Unternehmen sind heute Teil des öffentlichen Diskurses. Egal, wie man dazu steht: Unternehmen und Marken haben Anteil an der Gestaltung unserer Welt, sie prägen Haltungen, sie bieten und unterstützen Plattformen. Sie kommunizieren, bieten Leistungen an, unterstützen offen oder verdeckt NGOs, Parteien und Institutionen, sie beziehen Positionen zu Fragen wie Gerechtigkeit, Inklusion, Demokratie, sie gestalten ihre eigene Unternehmenskultur.

Und auch ihr Schweigen prägt den Diskurs. Wir wollten nicht schweigen, und wir wollten die, die uns in so vielen Punkten ähnlich und in Partnerschaft oder Konkurrenz verbunden sind, nicht schweigen lassen: Positioniert euch! 

Wir sind jung, aber nicht zu jung für die Erinnerung an Mölln, Solingen, Hoyerswerda, an das Sonnenblumenhaus in Lichtenhagen. Wir sehen die Parallelen zu heute und wir sehen auch, dass es 2018 an vielen Stellen schlimmer ist als 1992. Und wenn und weil wir wollen, dass es an mindestens genauso vielen Stellen besser wird, braucht es Lautstärke, Leuchtfeuer, Präsenz: Positioniert euch! 

Das bedeutet vor allem ein Ende der Zurückhaltung. Ich habe ganz persönlich viel positive Resonanz von Führungskräften aus großen Unternehmen, Entscheidern großer Marken bekommen – doch von tollen Ausnahmen abgesehen gab es da wenig Bereitschaft zur klaren Markenhaltung. Die Begründung geht meistens in die Richtung, Politik doch außen vor lassen zu wollen, die eigene Marke damit nicht zu beschweren – als wäre der Entschluss zu schweigen keine politische Entscheidung.

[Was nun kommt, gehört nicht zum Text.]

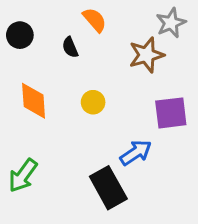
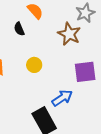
brown star: (146, 55) -> (69, 34), turned -30

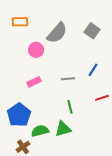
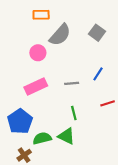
orange rectangle: (20, 22) -> (41, 15), moved
pink rectangle: (34, 82) -> (36, 87), size x1.5
green triangle: (63, 129) -> (66, 136), turned 42

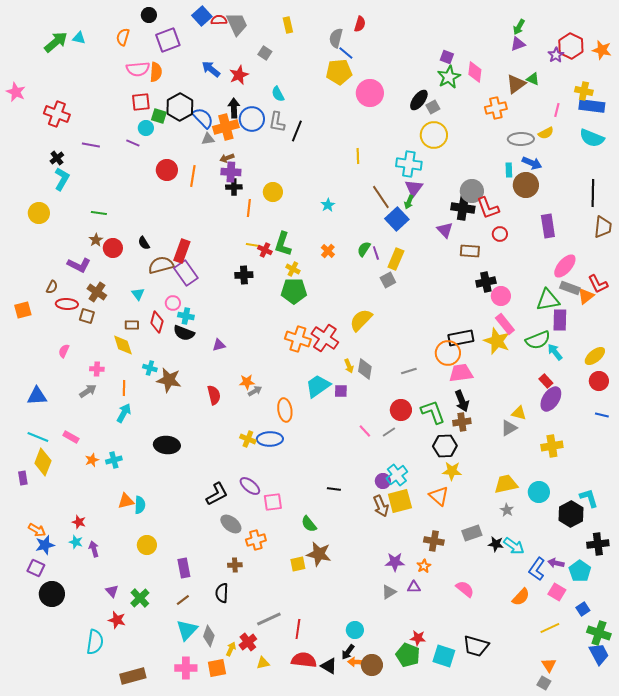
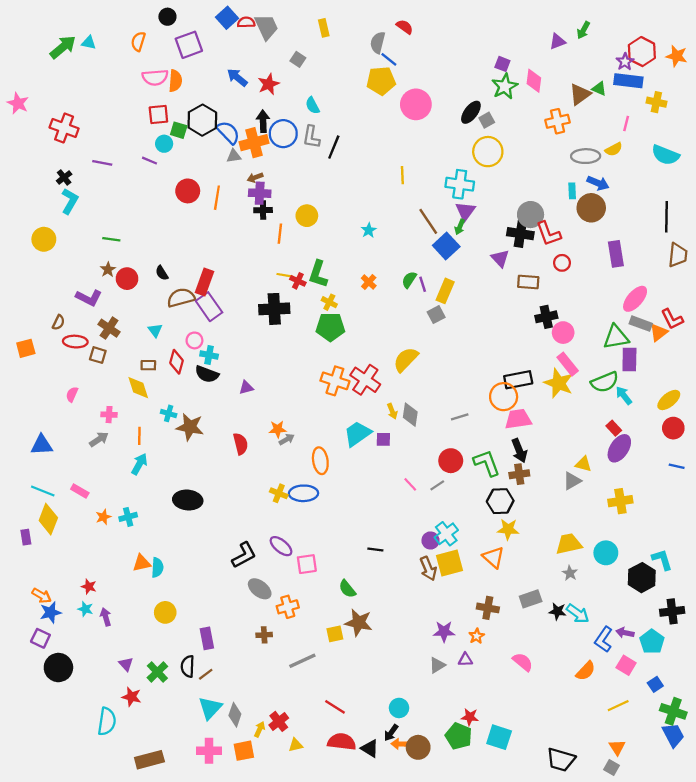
red semicircle: (360, 24) -> (405, 27), turned -70
purple triangle: (518, 44) -> (558, 41), moved
blue rectangle: (592, 106) -> (628, 81), moved
black cross: (244, 275) -> (274, 309), size x1.5
black semicircle: (222, 593) -> (188, 666), moved
gray line: (269, 619) -> (302, 661), moved
red line: (298, 629) -> (335, 707), turned -66
black trapezoid: (476, 646) -> (561, 760), moved

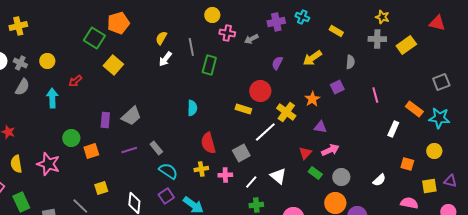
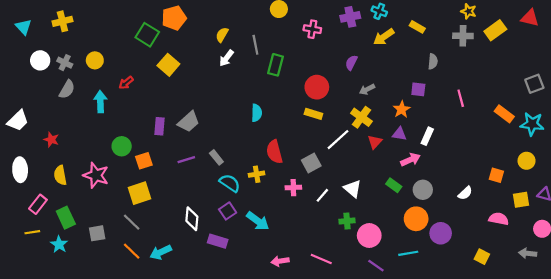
pink cross: (227, 33) -> (312, 29), moved
gray arrow: (251, 39) -> (367, 89), moved
yellow rectangle: (406, 45) -> (495, 30), moved
yellow arrow: (312, 58) -> (384, 37), moved
purple square: (337, 87) -> (418, 89), turned 32
red circle: (260, 91) -> (317, 87), moved
orange star: (312, 99) -> (402, 109), moved
white rectangle: (393, 129) -> (427, 136), moved
red triangle: (305, 153) -> (375, 142), moved
yellow cross: (201, 169) -> (257, 174), moved
yellow square: (101, 188) -> (139, 193), moved, size x1.5
green cross: (256, 205) -> (347, 221), moved

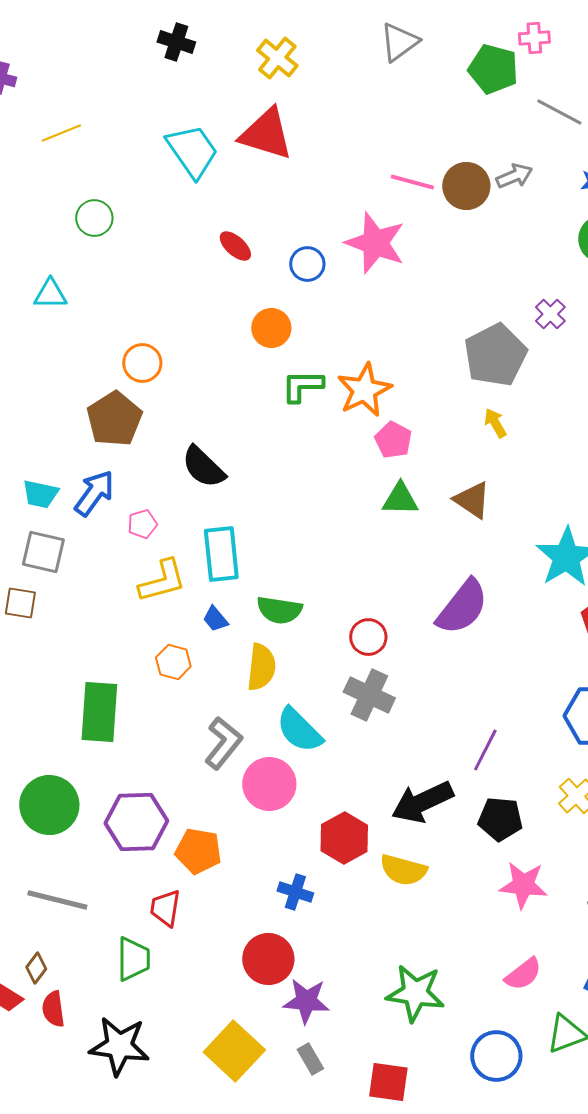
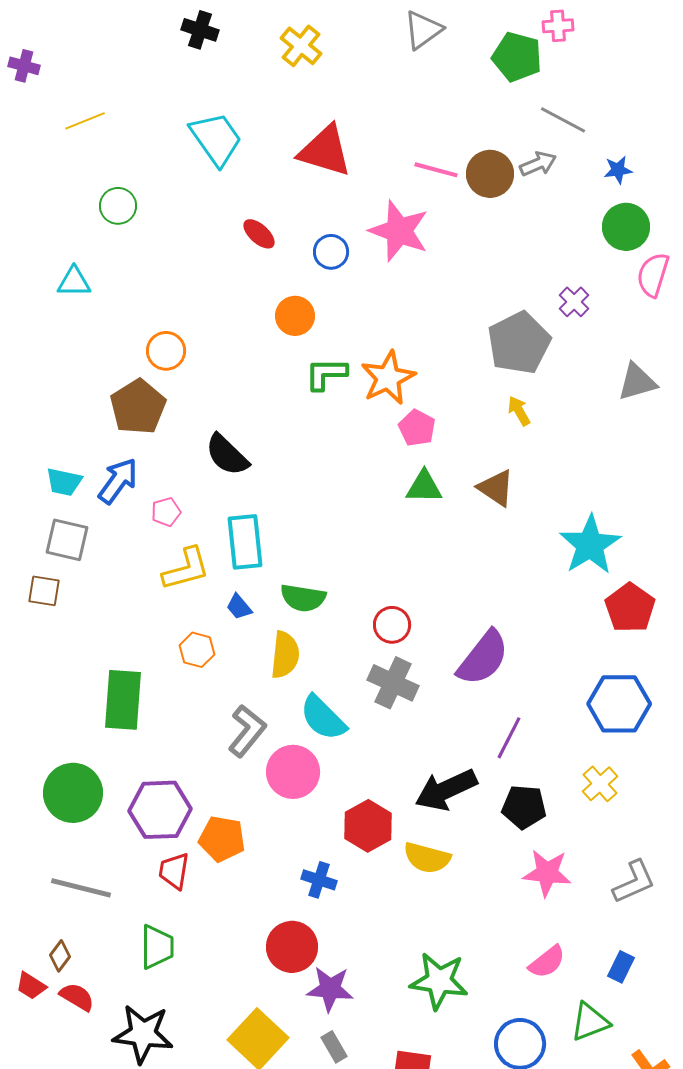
gray line: (559, 112) -> (563, 120), moved
red triangle: (266, 134) -> (325, 151), moved
purple semicircle: (462, 607) -> (483, 658), moved
red trapezoid: (165, 908) -> (174, 871), moved
red semicircle: (53, 1009) -> (77, 997), turned 129

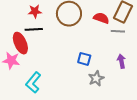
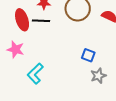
red ellipse: (20, 43) -> (22, 20), moved

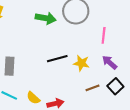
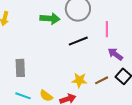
black line: (57, 59) -> (78, 41), moved
yellow star: (81, 63) -> (79, 80), moved

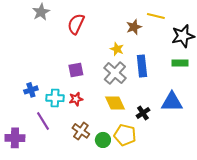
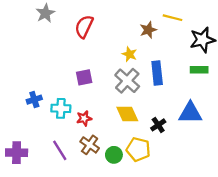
red star: (76, 99) -> (84, 118), moved
purple line: (43, 121) -> (60, 150), moved

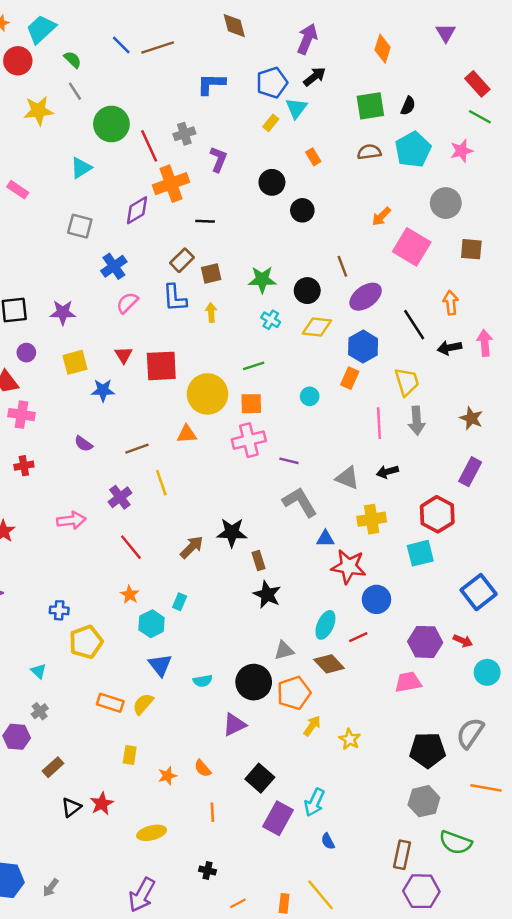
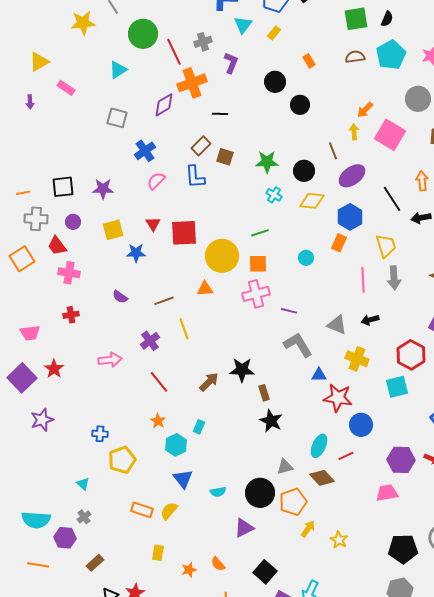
cyan triangle: (296, 108) -> (243, 25), moved
brown square: (211, 274) -> (225, 157), turned 30
yellow arrow: (211, 312) -> (354, 132), moved
yellow cross: (372, 519) -> (357, 359), turned 30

Andere wollen sich nicht dem Verdacht der Selbstdarstellung, der Positionierung zu PR-Zwecken aussetzen. Und natürlich bot unsere großformatige Präsenz auf dem Platz an der Johanniskirche auch Anlass zur Kritik: "Dass nicht mal so eine Veranstaltung ohne Selbstdarstellung irgendeiner Marketingagentur ablaufen kann."

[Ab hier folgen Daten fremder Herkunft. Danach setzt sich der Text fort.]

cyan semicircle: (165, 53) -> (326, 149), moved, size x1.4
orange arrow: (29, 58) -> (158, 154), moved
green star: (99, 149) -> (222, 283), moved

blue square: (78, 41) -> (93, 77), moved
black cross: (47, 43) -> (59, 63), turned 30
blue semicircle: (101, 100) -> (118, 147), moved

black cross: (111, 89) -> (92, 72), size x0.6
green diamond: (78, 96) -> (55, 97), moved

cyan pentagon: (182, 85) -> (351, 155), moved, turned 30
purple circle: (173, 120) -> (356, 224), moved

So reiste das TLGG-Team in Chemnitz an.

So reiste das TLGG-Team in Chemnitz an.

Darauf gibt es zwei Antworten. Zum einen möchte ich den in Chemnitz Kool Savas zitierenden KIZ-Rapper Maxim zitieren: "Wo ist jetzt der Diss, ich peil’s nicht mal?" Denn zum anderen: Wie soll denn lautstarke Positionierung ohne Selbstdarstellung funktionieren? Wie ein "Hier stehe ich, ich kann nicht anders" ohne Personalpronomen? Wichtiger und stärker als alle Bedenken erschien mir dieser Satz aus unserem Statement vom Freitag: "Die Zeit des stillen Vertrauens in die gute Gesellschaft ist vorbei." Wir müssen Position beziehen, wir müssen laut und anwesend, wir müssen klarer Absender sein. Warum sollte das für uns, euch, Sie weniger gelten als für Casper und Marteria?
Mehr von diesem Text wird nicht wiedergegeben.